Over 700,000 signed the petition to abolish the refugee application.
http://www1.president.go.kr/petitions/269548
They the South Koreans need to be scared of God, for one day they too could become refugees. Have they forgotten the sufferings of the second world war already?
Vast majority of religious South Koreans are Christians or Buddhists embedded within a Confucian social fabric.
The older generation remembers the wars well, the experience fades with every new generation.
The Korean diaspora is mostly in the US, they went as immigrants not refugees. Americans don't seem to have a problem with the presence of South Koreans. I don't think many South Koreans would sympathize with accepting refugees from a Saudi vs Iran proxy war, one where even regional nations don't properly accommodate them.
As single nation states, Japanese and Koreans are extremely xenophobic.

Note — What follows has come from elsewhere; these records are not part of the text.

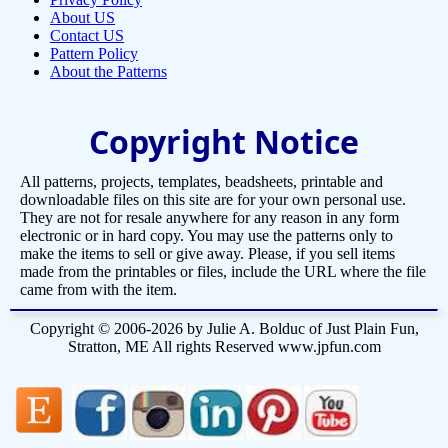
About US
Contact US
Pattern Policy
About the Patterns
Copyright Notice
All patterns, projects, templates, beadsheets, printable and
downloadable files on this site are for your own personal use.
They are not for resale anywhere for any reason in any form
electronic or in hard copy. You may use the patterns only to
make the items to sell or give away. Please, if you sell items
made from the printables or files, include the URL where the file
came from with the item.
Copyright © 2006-2026 by Julie A. Bolduc of Just Plain Fun,
Stratton, ME All rights Reserved www.jpfun.com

South Korean sense of nationalism and self identity is very high and goes beyond religion, its going to be this way for the foreseeable future. We are talking about a nation that is willing to donate gold to their government in order to resolve its financial issues and weather global instability. They did it in 1998 to survive the Asian Financial Crisis.
3.5 million people donated their gold family heirlooms, sports medals, and jewellery to the government in order to pay the IMF.
http://www.usfunds.com/investor-lib...old-came-to-south-koreas-rescue/#.W2FFrdJKiUk
Koreans distrust any entity and peoples that they perceive as not willing to make similar sacrifices to maintain their society. The refugees especially ones from countries like Yemen are seen as a group of people that will do harm. They distrust all their neighbours as well, some also think their neighbours are plotting conspiracies against them. One needs to understand Korea's history to understand their current perspective. The Korean people are willing to make sacrifices to their nation because they trust that it would act in the best interests of them and their children, the only way they see this trust being maintained is if it stays homogeneous. Being historically squeezed and attacked, maintaining insular posturing is a survival strategy. From their view, Yemeni refugees are just another attacker part of the arc of Korean history.
From what I understand, South Koreans watches the Migrant Crisis situation in Europe and wants to prevent that from happening in South Korea at all costs, some think a new type of warfare is being waged upon them. They have protest signs saying "Don't be like Europe", "We want to be safe", "Our safety is first". Females seems to be very vocal about the migrants due to the precedent of the migrant crisis in Europe. Different people would view the migrant situation differently but to Koreans, it is apocalyptic. Koreans have a relatively sensitive survival instinct embedded within their society and the migrants triggers that survival instinct.